Your assignment: Wherever "hombre" occurs in the entries, copy the line that holds it.

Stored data
────

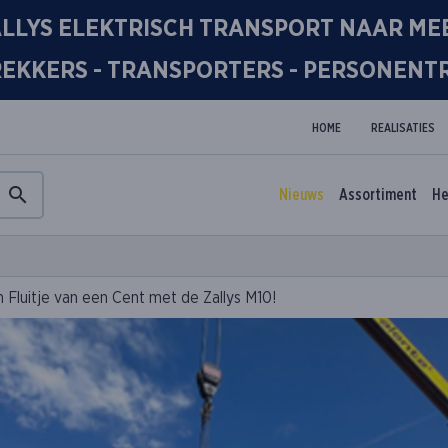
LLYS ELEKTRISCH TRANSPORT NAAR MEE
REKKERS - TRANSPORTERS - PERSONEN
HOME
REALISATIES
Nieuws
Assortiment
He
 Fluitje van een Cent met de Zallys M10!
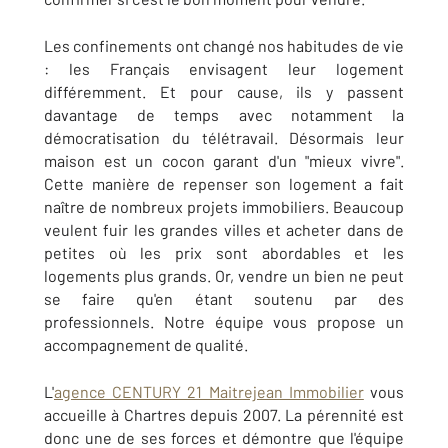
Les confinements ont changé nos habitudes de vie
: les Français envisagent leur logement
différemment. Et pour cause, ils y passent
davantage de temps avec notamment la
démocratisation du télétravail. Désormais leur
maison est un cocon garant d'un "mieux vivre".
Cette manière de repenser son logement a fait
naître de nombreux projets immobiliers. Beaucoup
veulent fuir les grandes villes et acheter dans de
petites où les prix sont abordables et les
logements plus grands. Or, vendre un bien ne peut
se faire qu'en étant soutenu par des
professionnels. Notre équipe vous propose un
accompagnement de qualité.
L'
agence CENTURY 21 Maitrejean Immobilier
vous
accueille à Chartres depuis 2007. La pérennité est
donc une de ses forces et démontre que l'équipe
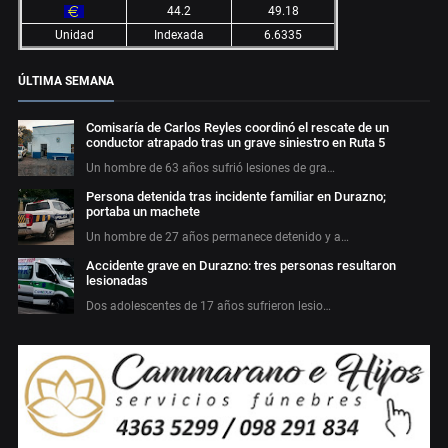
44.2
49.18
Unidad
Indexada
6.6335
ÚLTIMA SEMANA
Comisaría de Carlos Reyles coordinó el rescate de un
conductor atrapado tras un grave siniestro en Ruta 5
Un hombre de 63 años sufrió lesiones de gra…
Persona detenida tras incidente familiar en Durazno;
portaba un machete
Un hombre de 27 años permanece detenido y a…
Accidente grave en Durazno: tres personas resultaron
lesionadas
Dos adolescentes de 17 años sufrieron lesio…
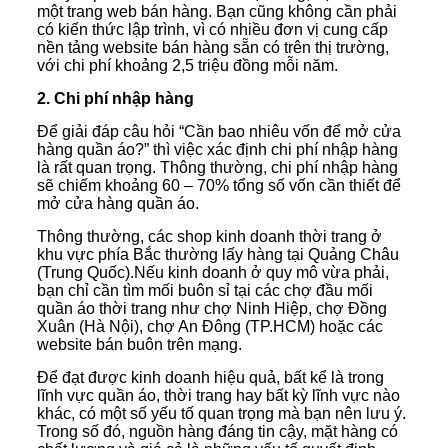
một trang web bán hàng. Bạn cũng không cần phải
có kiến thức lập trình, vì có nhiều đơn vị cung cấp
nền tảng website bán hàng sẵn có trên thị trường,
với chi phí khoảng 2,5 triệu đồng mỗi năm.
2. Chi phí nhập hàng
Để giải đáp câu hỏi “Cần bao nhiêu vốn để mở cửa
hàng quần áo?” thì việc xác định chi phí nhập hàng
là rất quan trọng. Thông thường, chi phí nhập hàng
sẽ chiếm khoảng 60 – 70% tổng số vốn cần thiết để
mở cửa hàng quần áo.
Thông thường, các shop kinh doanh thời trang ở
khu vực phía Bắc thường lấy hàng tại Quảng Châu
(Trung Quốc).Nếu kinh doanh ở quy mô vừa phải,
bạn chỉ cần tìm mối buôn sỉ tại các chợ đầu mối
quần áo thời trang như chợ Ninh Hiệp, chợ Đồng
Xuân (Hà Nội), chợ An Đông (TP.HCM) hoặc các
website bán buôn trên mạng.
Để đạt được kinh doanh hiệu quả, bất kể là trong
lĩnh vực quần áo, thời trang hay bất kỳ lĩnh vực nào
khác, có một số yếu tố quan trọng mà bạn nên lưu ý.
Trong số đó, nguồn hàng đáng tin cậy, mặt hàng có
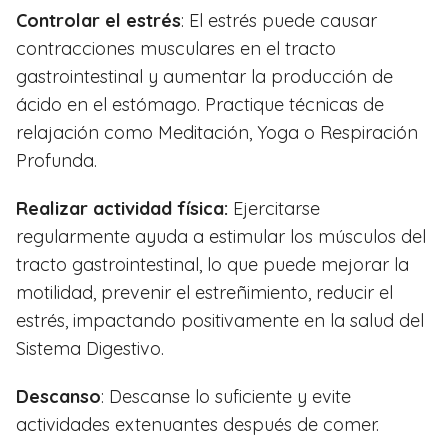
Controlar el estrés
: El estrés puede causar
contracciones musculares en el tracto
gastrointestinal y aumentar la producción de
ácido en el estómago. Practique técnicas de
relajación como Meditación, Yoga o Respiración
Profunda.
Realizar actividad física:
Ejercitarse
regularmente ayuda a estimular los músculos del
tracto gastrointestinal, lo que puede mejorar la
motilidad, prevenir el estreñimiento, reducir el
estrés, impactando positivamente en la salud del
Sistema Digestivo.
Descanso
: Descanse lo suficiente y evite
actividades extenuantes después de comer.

────

Exercise answer:
Un hombre de 63 años sufrió lesiones de gra…
Un hombre de 27 años permanece detenido y a…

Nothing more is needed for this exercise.